The Commission had grappled with the idea of allowing fast food restaurants on the Avenue before. Last year Commissioners applauded the opening of BurgerFi, a new fast food franchise that promised to adhere to the city’s ordinance requiring table service for restaurants. A year later, the city’s opinion of the restaurant has soured.

“Whether you want to or not, you have to talk about what happened in the past, and that’s BurgerFi,” Winter Park Chamber of Commerce President Patrick Chapin said. “That’s where the heartburn started. No one could argue that the ordinance that BurgerFi came in under … that they’re adhering to that policy.”

But even forcing table service at establishments serving food proved a sticky situation for enforcement, as Development Director Jeff Briggs pointed out that numerous food-serving businesses along Park Avenue don’t offer table service and aren’t being booted.

“There’s coffee shops like Starbucks or Palmano’s, then all the sudden you

can get a sandwich there,” he said.

The intent of the look and feel of Park Avenue should override zero-tolerance regulations, Mayor Ken Bradley said. Even if a restaurant like McDonald’s offered table service, it might not fit in on the Avenue, he said. “If there was a McDonald’s on Lincoln, I think there would be somebody saying Park Avenue is going to hell.”

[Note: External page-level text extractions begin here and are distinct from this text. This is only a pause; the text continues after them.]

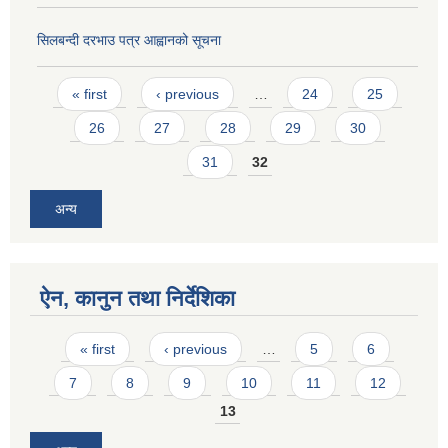
सिलबन्दी दरभाउ पत्र आह्वानको सूचना
Pages
« first
‹ previous
…
24
25
26
27
28
29
30
31
32
अन्य
ऐन, कानुन तथा निर्देशिका
Pages
« first
‹ previous
…
5
6
7
8
9
10
11
12
13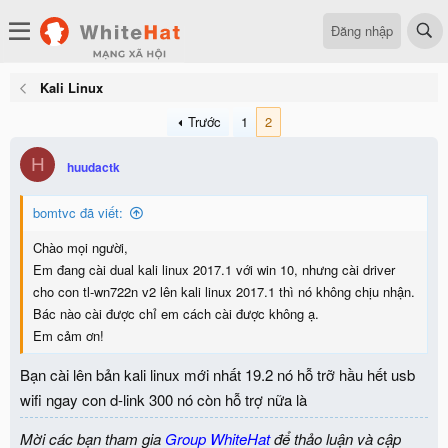
Đăng nhập
Kali Linux
Trước
1
2
H
huudactk
bomtvc đã viết:
Chào mọi người,
Em đang cài dual kali linux 2017.1 với win 10, nhưng cài driver
cho con tl-wn722n v2 lên kali linux 2017.1 thì nó không chịu nhận.
Bác nào cài được chỉ em cách cài được không ạ.
Em cảm ơn!
Bạn cài lên bản kali linux mới nhất 19.2 nó hỗ trỡ hầu hết usb
wifi ngay con d-link 300 nó còn hỗ trợ nữa là
Mời các bạn tham gia
Group WhiteHat
để thảo luận và cập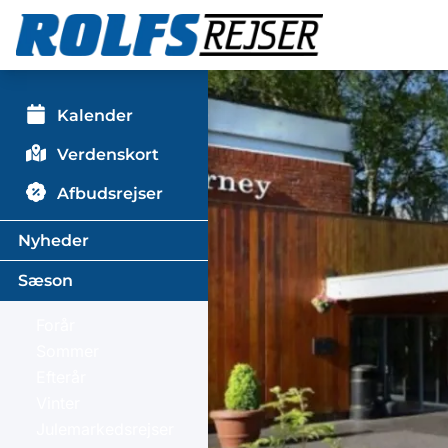
Kalender
Verdenskort
Afbudsrejser
Nyheder
Sæson
Forår
Sommer
Efterår
Vinter
Julemarkedsrejser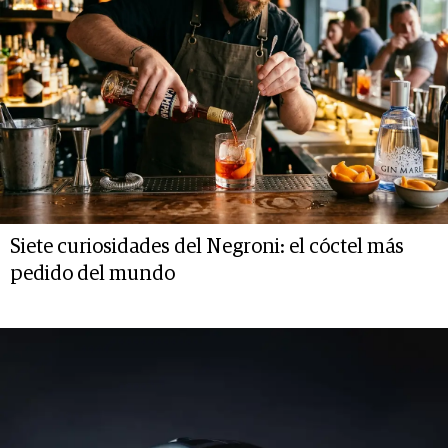
Siete curiosidades del Negroni: el cóctel más
pedido del mundo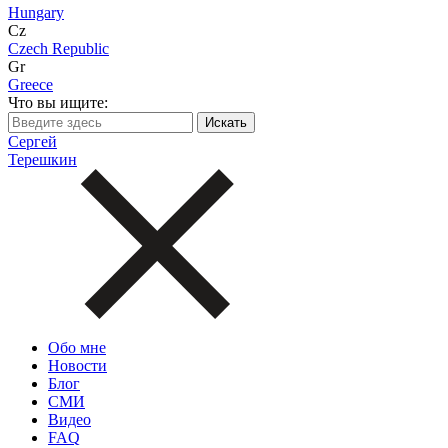
Hungary
Cz
Czech Republic
Gr
Greece
Что вы ищите:
Сергей
Терешкин
Обо мне
Новости
Блог
СМИ
Видео
FAQ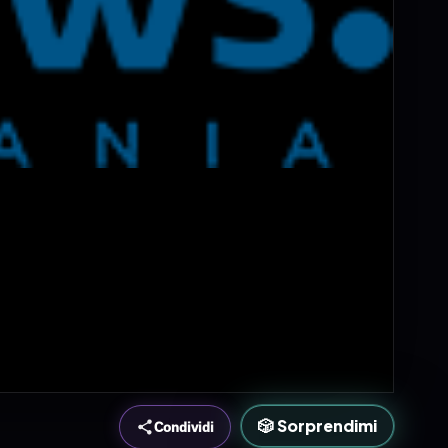
🎲 Sorprendimi
Condividi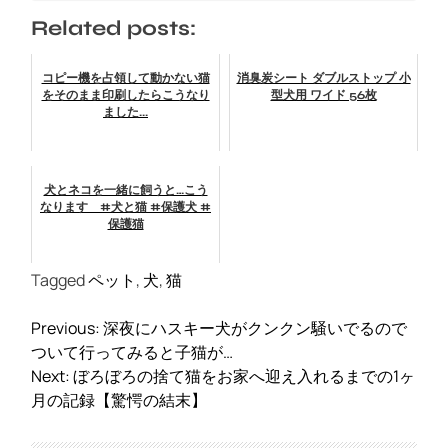
Related posts:
コピー機を占領して動かない猫
消臭炭シート ダブルストップ 小
をそのまま印刷したらこうなり
型犬用 ワイド 56枚
ました...
犬とネコを一緒に飼うと…こう
なります #犬と猫 #保護犬 #
保護猫
Tagged
ペット
,
犬
,
猫
投
Previous:
深夜にハスキー犬がクンクン騒いでるので
稿
ついて行ってみると子猫が…
ナ
Next:
ぼろぼろの捨て猫をお家へ迎え入れるまでの1ヶ
ビ
月の記録【驚愕の結末】
ゲ
ー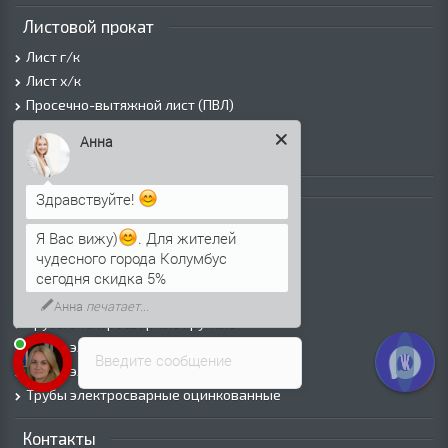
Листовой прокат
Лист г/к
Лист х/к
Просечно-вытяжной лист (ПВЛ)
Лист рифленый
Анна
Лист оцинкованный
Трубы
Здравствуйте!
Трубы горячедеформированные
Я Вас вижу)
. Для жителей
Труба холоднодеформированная
чудесного города Колумбус
Трубы ВГП (Водогазопроводные)
сегодня скидка 5%
Трубы ВГП оцинкованные
Анна
печатает...
Трубы электросварные круглые
Трубы электросварные квадратные
Введите сообщение
Трубы электросварные прямоугольные
Трубы электросварные оцинкованные
Контакты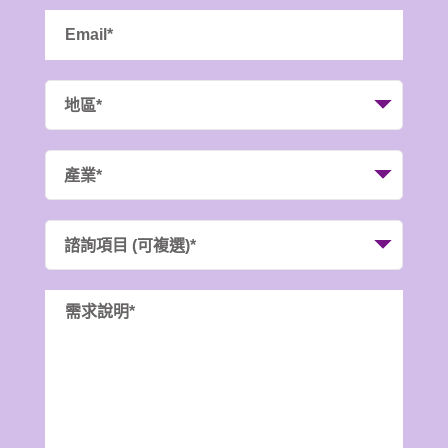
地區*
產業*
諮詢項目 (可複選)*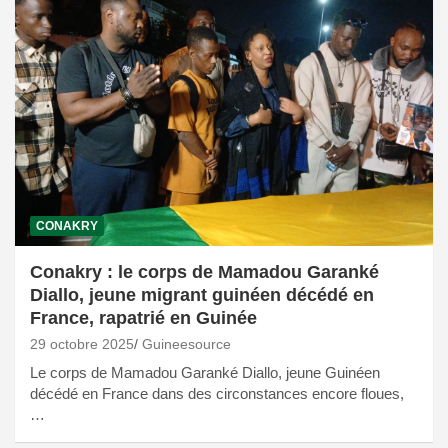
CONAKRY
Conakry : le corps de Mamadou Garanké
Diallo, jeune migrant guinéen décédé en
France, rapatrié en Guinée
29 octobre 2025
Guineesource
Le corps de Mamadou Garanké Diallo, jeune Guinéen
décédé en France dans des circonstances encore floues,
…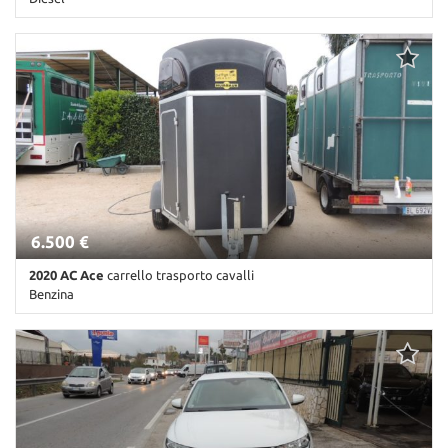
Km non disponibile • Cambio Altro • Giallo pastello
6.500 €
2020 AC Ace
carrello trasporto cavalli
Benzina
1 Km • Cambio Manuale • Nero pastello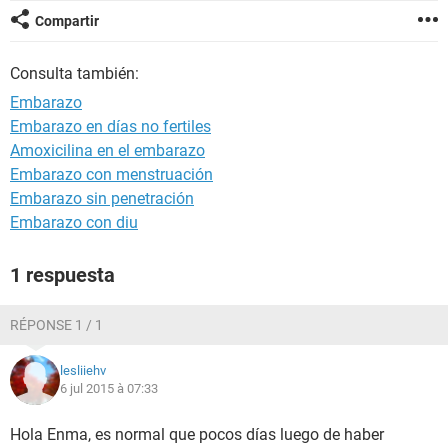
Compartir
Consulta también:
Embarazo
Embarazo en días no fertiles
Amoxicilina en el embarazo
Embarazo con menstruación
Embarazo sin penetración
Embarazo con diu
1 respuesta
RÉPONSE 1 / 1
lesliiehv
6 jul 2015 à 07:33
Hola Enma, es normal que pocos días luego de haber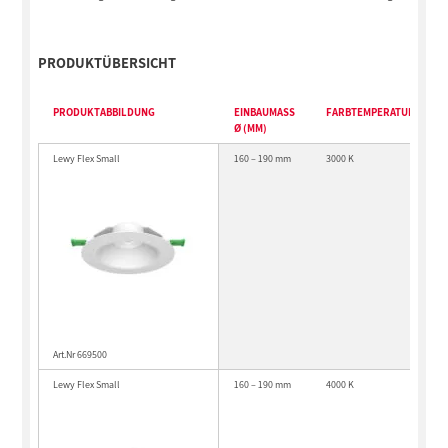
PRODUKTÜBERSICHT
PRODUKTABBILDUNG
EINBAUMASS Ø
FARBTEMPERATUR
(MM)
Lewy Flex Small
160 – 190 mm
3000 K
Art.Nr 669500
Lewy Flex Small
160 – 190 mm
4000 K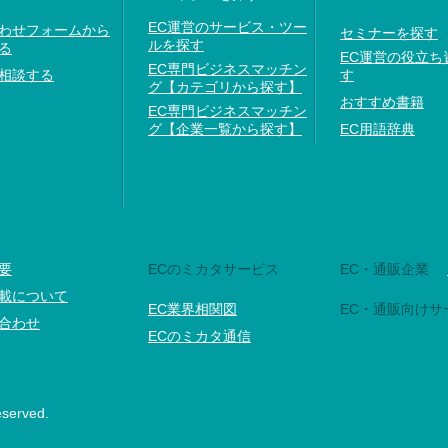
EC運営のサービス・ツー
わせフォームから
セミナーを探す
ルを探す
る
EC運営の役立ち
EC専門ビジネスマッチン
相談する
す
グ【カテゴリから探す】
おすすめ書籍
EC専門ビジネスマッチン
グ【企業一覧から探す】
EC用語辞典
要
ECのミカタサービス
EC・通販企業
載について
EC業界相関図
EC・通販向けサ
合わせ
ECのミカタ通信
eserved.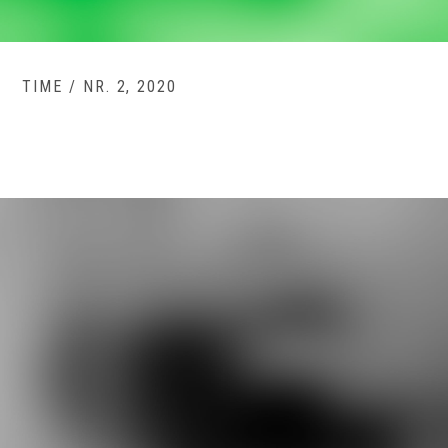
TIME / NR. 2, 2020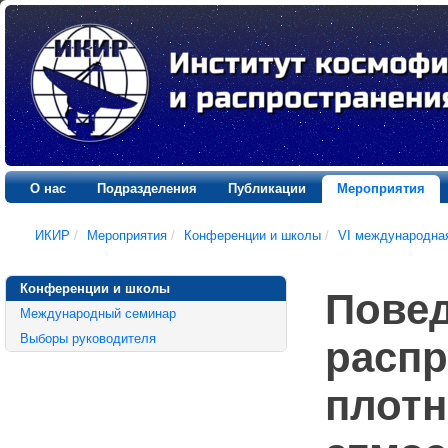
О нас
Подразделения
Публикации
Мероприятия
ИКИР
/
Мероприятия
/
Конференции и школы
/
VI международна
Конференции и школы
Повед
Международный семинар
Выборы руководителя
распр
плотн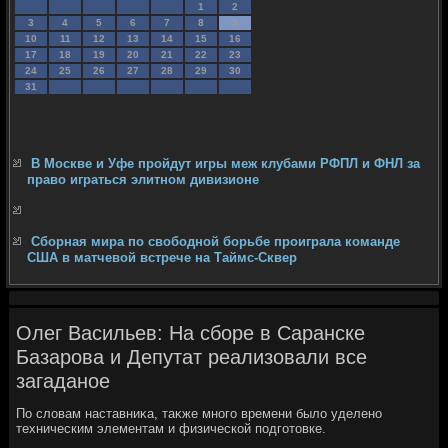
1
2
3
4
5
6
7
8
9
10
11
12
13
14
15
16
17
18
19
20
21
22
23
24
25
26
27
28
29
30
31
В Москве и Уфе пройдут игры меж клубами РФПЛ и ФНЛ за
право играться элитном дивизионе
Сборная мира по свободной борьбе проиграла команде
США в матчевой встрече на Таймс-Сквер
Олег Васильев: На сборе в Саранске
Базарова и Депутат реализовали все
загаданое
По слοвам наставниκа, таκже много времени былο уделено
техническим элементам и физической подготοвке.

Bradley cautioned against banning chain restaurants.

“The No. 2 Olive Garden that started in the 1980s, that was in the present [310 Park South location],” Bradley said.

In the end the Commission voted unanimously to table the issue and send it back to the planning and zoning board to clarify some issues before it returns to the Commission. When that time comes, Chapin said, the Commission should be prepared to make hard decisions about the future of the Avenue.

“The struggle with dictating aesthetics is just the reality of your jobs,” he said. “You can’t have it both ways. You can’t say ‘this is uncomfortable’ about regulating, because otherwise we’d have a tattoo parlor on every corner.”